Exercise aim: Copy out the full data exactly as given; pictures should not be included.

(Stored dataset items)
------------

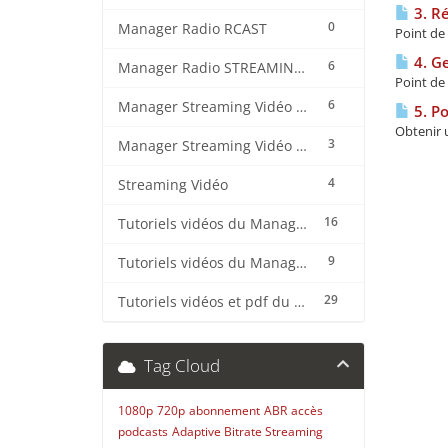
3. Ré
0
Manager Radio RCAST
Point de 
4. Ge
6
Manager Radio STREAMING CENTER
Point de 
6
Manager Streaming Vidéo TVMCP
5. Po
Obtenir u
3
Manager Streaming Vidéo VDO
4
Streaming Vidéo
16
Tutoriels vidéos du Manager Radio CentovaCast
9
Tutoriels vidéos du Manager Radio STREAMING CENTER
29
Tutoriels vidéos et pdf du CMS Radio Wordpress + OnAir2/Pro.Radio
Tag Cloud
1080p
720p
abonnement
ABR
accès
podcasts
Adaptive Bitrate Streaming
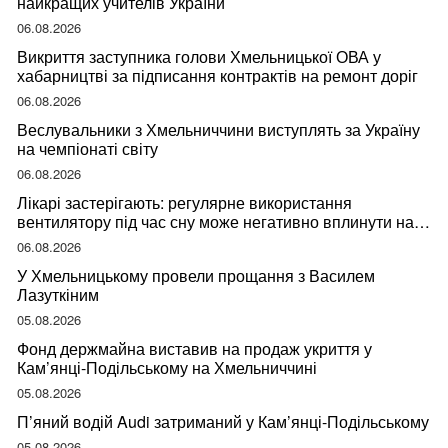
найкращих учителів України
06.08.2026
Викриття заступника голови Хмельницької ОВА у
хабарництві за підписання контрактів на ремонт доріг
06.08.2026
Веслувальники з Хмельниччини виступлять за Україну
на чемпіонаті світу
06.08.2026
Лікарі застерігають: регулярне використання
вентилятору під час сну може негативно вплинути на
ваше здоров’я
06.08.2026
У Хмельницькому провели прощання з Василем
Лазуткіним
05.08.2026
Фонд держмайна виставив на продаж укриття у
Кам’янці-Подільському на Хмельниччині
05.08.2026
П’яний водій Audi затриманий у Кам’янці-Подільському
05.08.2026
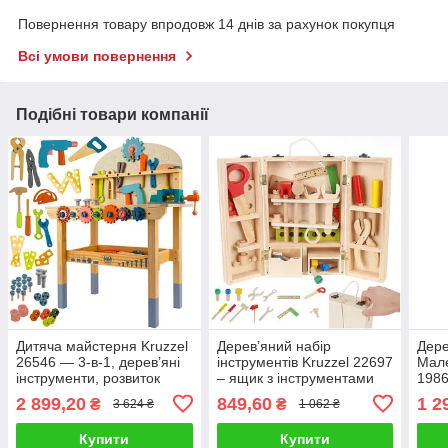
Повернення товару впродовж 14 днів за рахунок покупця
Всі умови повернення
Подібні товари компанії
Дитяча майстерня Kruzzel
Дерев’яний набір
Дере
26546 — 3-в-1, дерев’яні
інструментів Kruzzel 22697
Мале
інструменти, розвиток
– ящик з інструментами
1986
для маленьких майстрів
для 
2 899,20
849,60
1 2
₴
₴
3 624 ₴
1 062 ₴
Купити
Купити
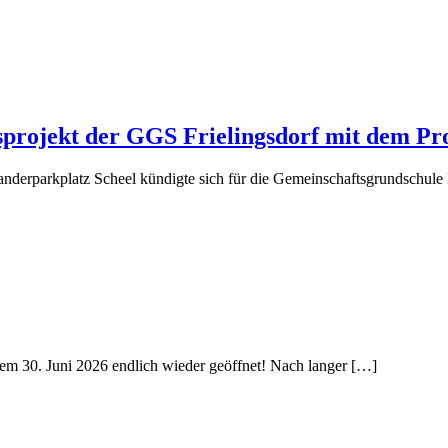
projekt der GGS Frielingsdorf mit dem Pro
erparkplatz Scheel kündigte sich für die Gemeinschaftsgrundschule F
dem 30. Juni 2026 endlich wieder geöffnet! Nach langer […]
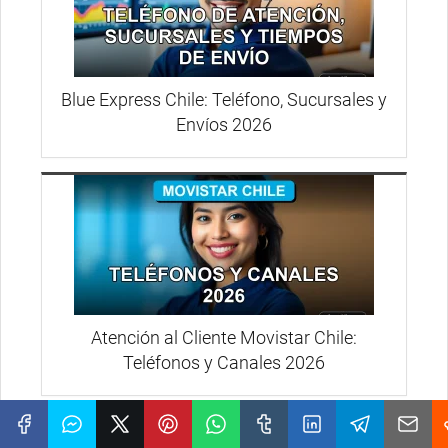
Blue Express Chile: Teléfono, Sucursales y
Envíos 2026
Atención al Cliente Movistar Chile:
Teléfonos y Canales 2026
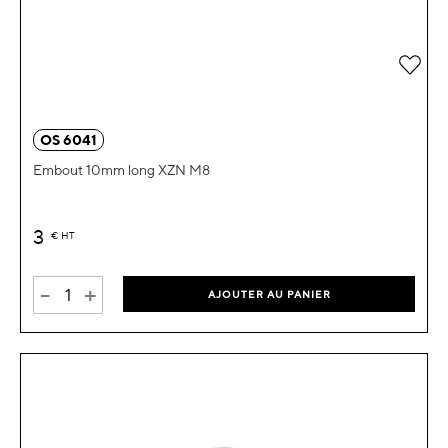
Ajou
OS 6041
Embout 10mm long XZN M8
3
€
HT
-
+
AJOUTER AU PANIER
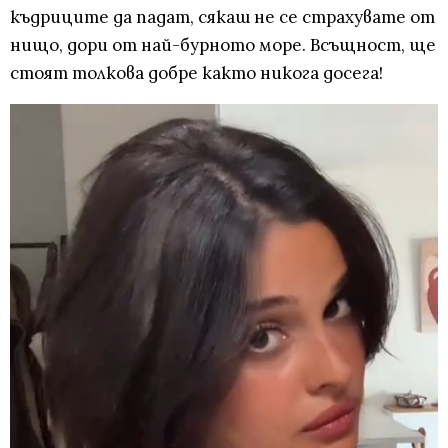
къдриците да падат, сякаш не се страхувате от
нищо, дори от най-бурното море. Всъщност, ще
стоят толкова добре както никога досега!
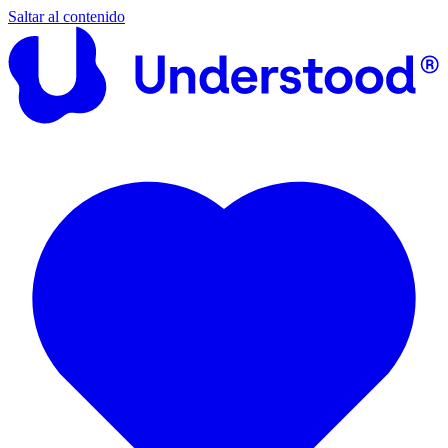
Saltar al contenido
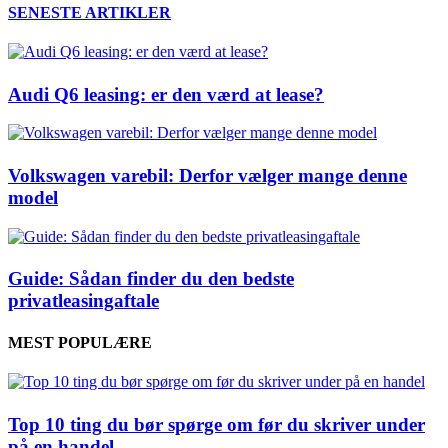
SENESTE ARTIKLER
Audi Q6 leasing: er den værd at lease?
Volkswagen varebil: Derfor vælger mange denne
model
Guide: Sådan finder du den bedste
privatleasingaftale
MEST POPULÆRE
Top 10 ting du bør spørge om før du skriver under
på en handel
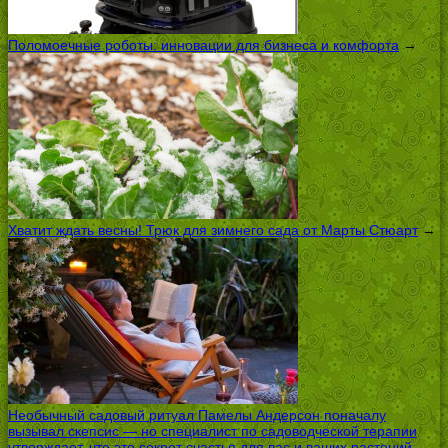
Поломоечные роботы: инновации для бизнеса и комфорта
→
Хватит ждать весны! Трюк для зимнего сада от Марты Стюарт
→
Необычный садовый ритуал Памелы Андерсон поначалу
вызывал скепсис — но специалист по садоводческой терапии
утверждает, что это секрет счастья для вас и ваших растений
→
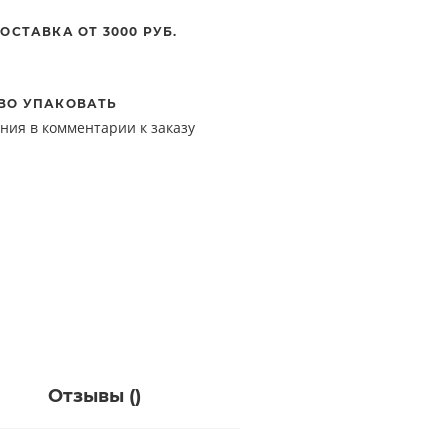
ОСТАВКА ОТ 3000 РУБ.
ВО УПАКОВАТЬ
ния в комментарии к заказу
Отзывы (
)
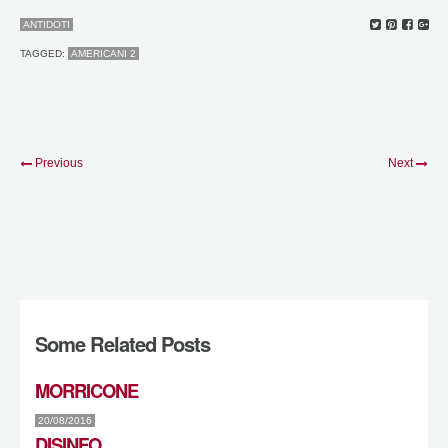
ANTIDOTI
TAGGED:
AMERICANI 2
Previous
Next
Some Related Posts
MORRICONE
20/08/2016
DISINFO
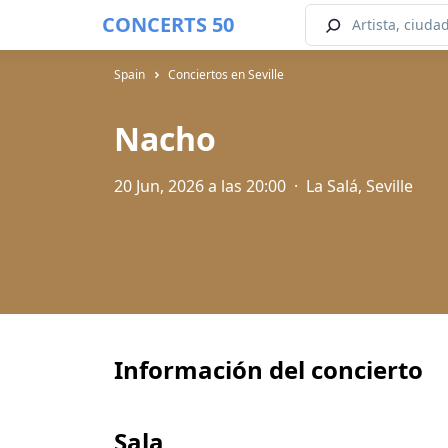
CONCERTS 50
Spain
Conciertos en Seville
Nacho
20 Jun, 2026 a las 20:00
·
La Salá, Seville
Información del concierto
Sala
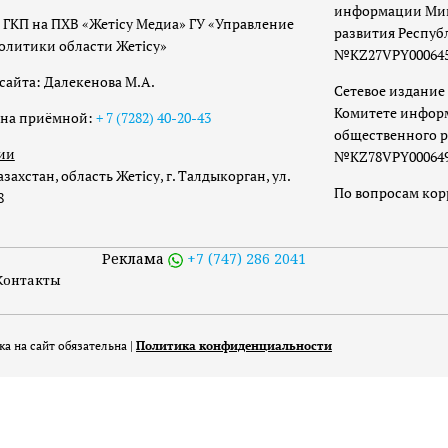
информации Мин
 ГКП на ПХВ «Жетісу Медиа» ГУ «Управление
развития Респуб
олитики области Жетісу»
№KZ27VPY00064533
сайта: Далекенова М.А.
Сетевое издание 
Комитете инфор
она приёмной:
+ 7 (7282) 40-20-43
общественного р
ии
№KZ78VPY00064973
захстан, область Жетісу, г. Талдыкорган, ул.
По вопросам ко
8
Реклама
+7 (747) 286 2041
Контакты
а на сайт обязательна |
Политика конфиденциальности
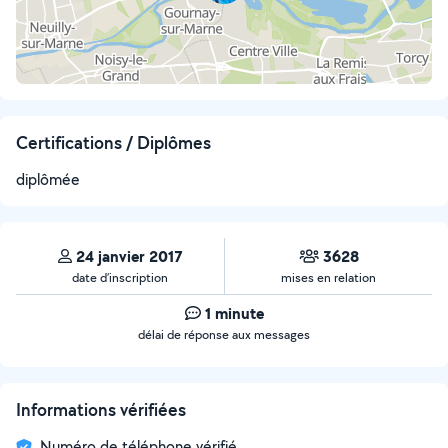
Certifications / Diplômes
diplômée
24 janvier 2017
3628
date d’inscription
mises en relation
1 minute
délai de réponse aux messages
Informations vérifiées
Numéro de téléphone vérifié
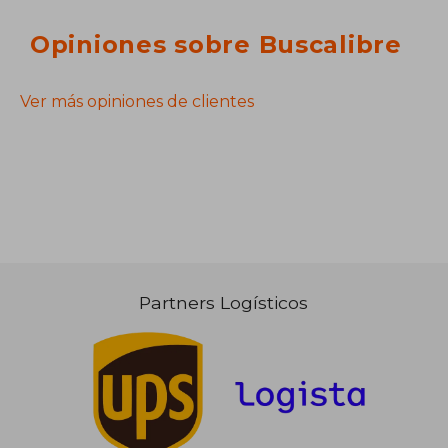
Opiniones sobre Buscalibre
Ver más opiniones de clientes
Partners Logísticos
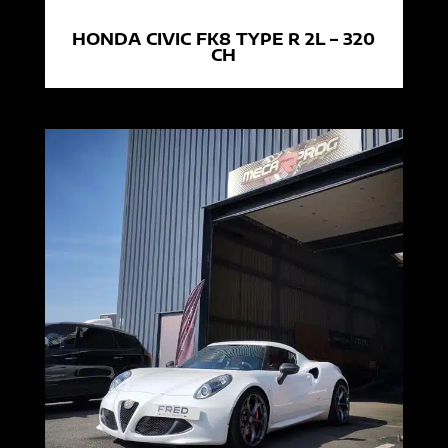
HONDA CIVIC FK8 TYPE R 2L – 320
CH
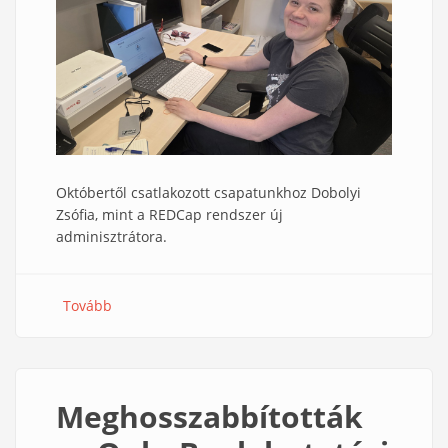
Októbertől csatlakozott csapatunkhoz Dobolyi
Zsófia, mint a REDCap rendszer új
adminisztrátora.
Tovább
(Új
REDCap
adminisztrátor
segíti
az
Meghosszabbították
OnkoBank
munkáját)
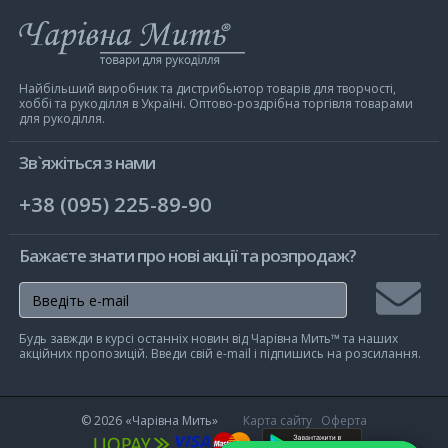
Інтернет-
магазин
Чарівна
Мить
Найбільший виробник та дистрибьютор товарів для творчості,
хоббі та рукоділля в Україні. Оптово-роздрібна торгівля товарами
для рукоділля.
Зв`яжіться з нами
+38 (095) 225-89-90
Бажаєте знати про нові акції та розпродаж?
Підписа
Будь завжди в курсі останніх новин від Чарівна Мить™ та наших
на
акційних пропозицій. Введи свій e-mail і підпишись на розсилання.
розсилк
© 2026
«Чарівна Мить»
Карта сайту
Оферта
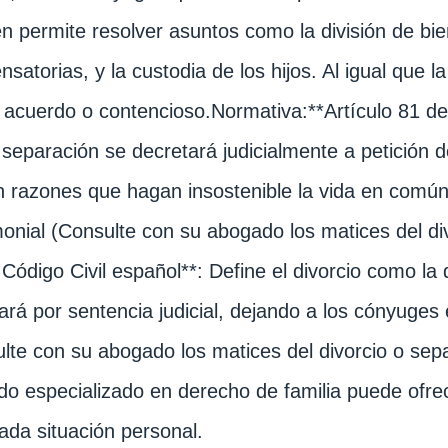
n permite resolver asuntos como la división de bie
satorias, y la custodia de los hijos. Al igual que l
acuerdo o contencioso.Normativa:**Artículo 81 del
 separación se decretará judicialmente a petició
n razones que hagan insostenible la vida en común, 
onial (Consulte con su abogado los matices del divo
 Código Civil español**: Define el divorcio como la
ará por sentencia judicial, dejando a los cónyuges
lte con su abogado los matices del divorcio o sep
o especializado en derecho de familia puede ofre
ada situación personal.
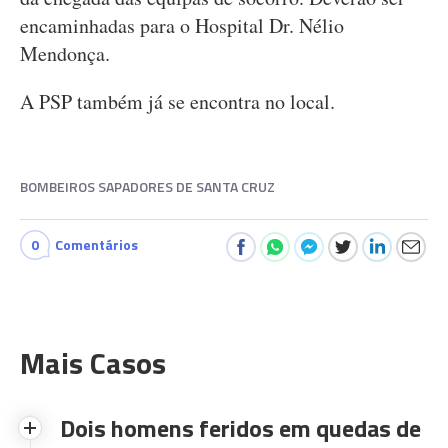
encaminhadas para o Hospital Dr. Nélio
Mendonça.
A PSP também já se encontra no local.
BOMBEIROS SAPADORES DE SANTA CRUZ
0
Comentários
Mais Casos
Dois homens feridos em quedas de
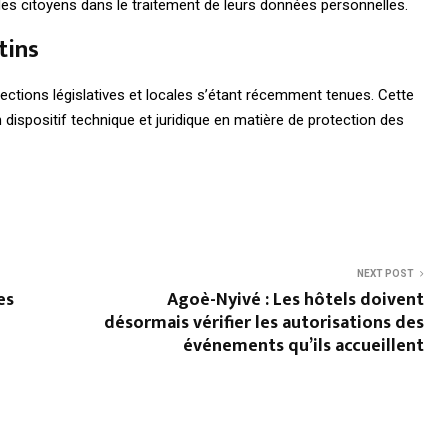
e des citoyens dans le traitement de leurs données personnelles.
tins
lections législatives et locales s’étant récemment tenues. Cette
 dispositif technique et juridique en matière de protection des
NEXT POST
es
Agoè-Nyivé : Les hôtels doivent
désormais vérifier les autorisations des
événements qu’ils accueillent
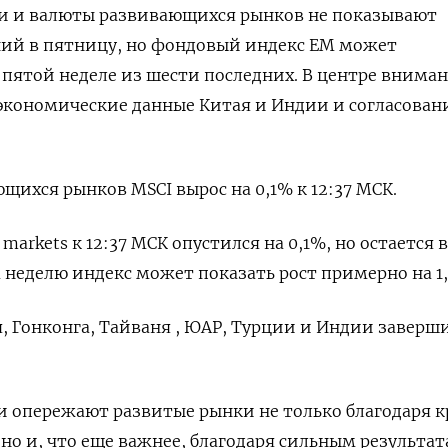
ии и валюты развивающихся рынков не показывают
ий в пятницу, но фондовый индекс ЕМ может
 пятой неделе из шести последних. В центре внима
экономические данные Китая и Индии и согласован
щихся рынков MSCI вырос на 0,1% к 12:37 МСК.
markets к 12:37 МСК опустился на 0,1%, но остается 
а неделю индекс может показать рост примерно на 1
 Гонконга, Тайваня , ЮАР, Турции и Индии заверш
 опережают развитые рынки не только благодаря к
о и, что еще важнее, благодаря сильным результа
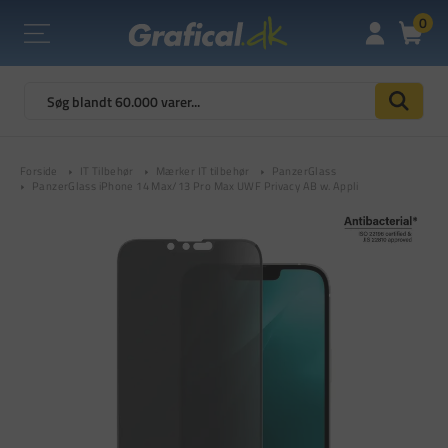
0
Forside
IT Tilbehør
Mærker IT tilbehør
PanzerGlass
PanzerGlass iPhone 14 Max/13 Pro Max UWF Privacy AB w. Appli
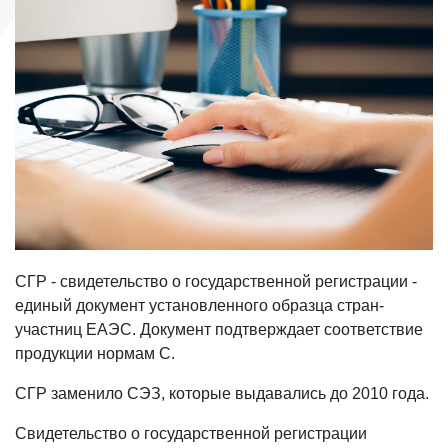
СГР - свидетельство о государственной регистрации -
единый документ установленного образца стран-
участниц ЕАЭС. Документ подтверждает соответствие
продукции нормам С.
СГР заменило СЭЗ, которые выдавались до 2010 года.
Свидетельство о государственной регистрации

------------

Answer section:
3. Ré
0
Manager Radio RCAST
Point de 
4. Ge
6
Manager Radio STREAMING CENTER
Point de 
6
Manager Streaming Vidéo TVMCP
5. Po
Obtenir u
3
Manager Streaming Vidéo VDO
4
Streaming Vidéo
16
Tutoriels vidéos du Manager Radio CentovaCast
9
Tutoriels vidéos du Manager Radio STREAMING CENTER
29
Tutoriels vidéos et pdf du CMS Radio Wordpress + OnAir2/Pro.Radio
Tag Cloud
1080p
720p
abonnement
ABR
accès
podcasts
Adaptive Bitrate Streaming
найкращих учителів України
06.08.2026
Викриття заступника голови Хмельницької ОВА у
хабарництві за підписання контрактів на ремонт доріг
06.08.2026
Веслувальники з Хмельниччини виступлять за Україну
на чемпіонаті світу
06.08.2026
Лікарі застерігають: регулярне використання
вентилятору під час сну може негативно вплинути на
ваше здоров’я
06.08.2026
У Хмельницькому провели прощання з Василем
Лазуткіним
05.08.2026
Фонд держмайна виставив на продаж укриття у
Кам’янці-Подільському на Хмельниччині
05.08.2026
П’яний водій Audi затриманий у Кам’янці-Подільському
05.08.2026
Повернення товару впродовж 14 днів за рахунок покупця
Всі умови повернення
Подібні товари компанії
Дитяча майстерня Kruzzel
Дерев’яний набір
Дере
26546 — 3-в-1, дерев’яні
інструментів Kruzzel 22697
Мале
інструменти, розвиток
– ящик з інструментами
1986
для маленьких майстрів
для 
2 899,20
849,60
1 2
₴
₴
3 624 ₴
1 062 ₴
Купити
Купити
projekt der GGS Frielingsdorf mit dem Pro
erparkplatz Scheel kündigte sich für die Gemeinschaftsgrundschule F
dem 30. Juni 2026 endlich wieder geöffnet! Nach langer […]
Blue Express Chile: Teléfono, Sucursales y
Envíos 2026
Atención al Cliente Movistar Chile:
Teléfonos y Canales 2026
Ajou
OS 6041
Embout 10mm long XZN M8
3
€
HT
-
+
AJOUTER AU PANIER
къдриците да падат, сякаш не се страхувате от
нищо, дори от най-бурното море. Всъщност, ще
стоят толкова добре както никога досега!
Saltar al contenido
SENESTE ARTIKLER
Audi Q6 leasing: er den værd at lease?
Volkswagen varebil: Derfor vælger mange denne
model
Guide: Sådan finder du den bedste
privatleasingaftale
MEST POPULÆRE
Top 10 ting du bør spørge om før du skriver under
på en handel
Поломоечные роботы: инновации для бизнеса и комфорта
→
Хватит ждать весны! Трюк для зимнего сада от Марты Стюарт
→
Необычный садовый ритуал Памелы Андерсон поначалу
вызывал скепсис — но специалист по садоводческой терапии
утверждает, что это секрет счастья для вас и ваших растений
→
ОСТАВКА ОТ 3000 РУБ.
ВО УПАКОВАТЬ
ния в комментарии к заказу
Отзывы (
)
ANTIDOTI
TAGGED:
AMERICANI 2
Previous
Next
Some Related Posts
MORRICONE
20/08/2016
DISINFO
CONCERTS 50
Spain
Conciertos en Seville
Nacho
20 Jun, 2026 a las 20:00
·
La Salá, Seville
Información del concierto
Sala
информации Мин
 ГКП на ПХВ «Жетісу Медиа» ГУ «Управление
развития Респуб
олитики области Жетісу»
№KZ27VPY00064533
сайта: Далекенова М.А.
Сетевое издание 
Комитете инфор
она приёмной:
+ 7 (7282) 40-20-43
общественного р
ии
№KZ78VPY00064973
захстан, область Жетісу, г. Талдыкорган, ул.
По вопросам ко
8
Реклама
+7 (747) 286 2041
Контакты
а на сайт обязательна |
Политика конфиденциальности
Certifications / Diplômes
diplômée
24 janvier 2017
3628
date d’inscription
mises en relation
1 minute
délai de réponse aux messages
Informations vérifiées
Numéro de téléphone vérifié
Opiniones sobre Buscalibre
Ver más opiniones de clientes
Partners Logísticos
HONDA CIVIC FK8 TYPE R 2L – 320
CH
Októbertől csatlakozott csapatunkhoz Dobolyi
Zsófia, mint a REDCap rendszer új
adminisztrátora.
Tovább
(Új
REDCap
adminisztrátor
segíti
az
Meghosszabbították
OnkoBank
munkáját)
Інтернет-
магазин
Чарівна
Мить
Найбільший виробник та дистрибьютор товарів для творчості,
хоббі та рукоділля в Україні. Оптово-роздрібна торгівля товарами
для рукоділля.
Зв`яжіться з нами
+38 (095) 225-89-90
Бажаєте знати про нові акції та розпродаж?
Підписа
Будь завжди в курсі останніх новин від Чарівна Мить™ та наших
на
акційних пропозицій. Введи свій e-mail і підпишись на розсилання.
розсилк
© 2026
«Чарівна Мить»
Карта сайту
Оферта
n permite resolver asuntos como la división de bie
satorias, y la custodia de los hijos. Al igual que l
acuerdo o contencioso.Normativa:**Artículo 81 del
 separación se decretará judicialmente a petició
n razones que hagan insostenible la vida en común, 
onial (Consulte con su abogado los matices del divo
 Código Civil español**: Define el divorcio como la
ará por sentencia judicial, dejando a los cónyuges
lte con su abogado los matices del divorcio o sep
o especializado en derecho de familia puede ofre
ada situación personal.
encaminhadas para o Hospital Dr. Nélio
Mendonça.
A PSP também já se encontra no local.
BOMBEIROS SAPADORES DE SANTA CRUZ
0
Comentários
Mais Casos
Dois homens feridos em quedas de
e des citoyens dans le traitement de leurs données personnelles.
tins
lections législatives et locales s’étant récemment tenues. Cette
 dispositif technique et juridique en matière de protection des
NEXT POST
es
Agoè-Nyivé : Les hôtels doivent
désormais vérifier les autorisations des
événements qu’ils accueillent
ии и валюты развивающихся рынков не показывают
ий в пятницу, но фондовый индекс ЕМ может
 пятой неделе из шести последних. В центре внима
экономические данные Китая и Индии и согласован
щихся рынков MSCI вырос на 0,1% к 12:37 МСК.
markets к 12:37 МСК опустился на 0,1%, но остается 
а неделю индекс может показать рост примерно на 1
 Гонконга, Тайваня , ЮАР, Турции и Индии заверш
 опережают развитые рынки не только благодаря к
о и, что еще важнее, благодаря сильным результа
0
Forside
IT Tilbehør
Mærker IT tilbehør
PanzerGlass
PanzerGlass iPhone 14 Max/13 Pro Max UWF Privacy AB w. Appli
СГР - свидетельство о государственной регистрации -
единый документ установленного образца стран-
участниц ЕАЭС. Документ подтверждает соответствие
продукции нормам С.
СГР заменило СЭЗ, которые выдавались до 2010 года.
Свидетельство о государственной регистрации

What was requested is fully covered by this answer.